Okay, 640, sure. Now go back to the previous code block and run it again – the one where we got the answer 149. Did you get the same answer? You should get 200 instead – it no longer gives you 149. Why? Because in the subsequent code block you redefined `my_special_number` to `10`, perhaps without even realizing.

It's very easy to get into confusing situations like this because code blocks can be run in any order. If you lose track of what order you ran things in, you can quickly get in a pickle! Notebooks go against the top-to-bottom sequential flow that we normally expect when programming. Instead, the sequential flow – the order in which the lines of code are run – exists only in your head and remains undocumented. I don't want to totally dissuade you from using notebooks (there are many good reasons to use them), but it's worth thinking about these issues if you plan to use them in the future.

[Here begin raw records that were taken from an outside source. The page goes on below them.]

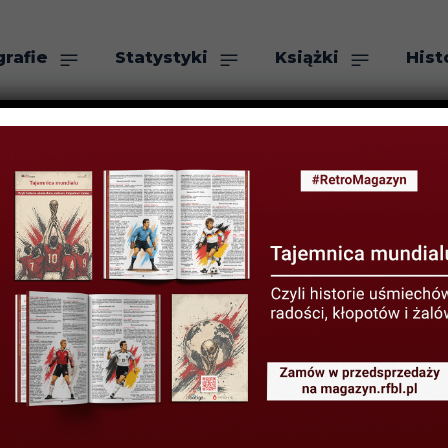
grafie
Statystyki
Książki
Hist
as
Szukaj
w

If you want to think more about these problems, check out this video titled "I Don't Like Notebooks": https://www.youtube.com/watch?v=7jiPeIFXb6U (warning: the guy talks really fast – turn down the playback speed if you can't understand him!) I tend to agree with many of his points. What do you think?

## Homework

Take a dataset that you're currently working on, and try to use some the tools we've learned today. Or if you don't have your own dataset, look around online for something that interests you (e.g. climate change, covid numbers, or sports statistics). Can you import the data as a Pandas data frame? Practice extracting different rows and columns. Can you make some pretty plots?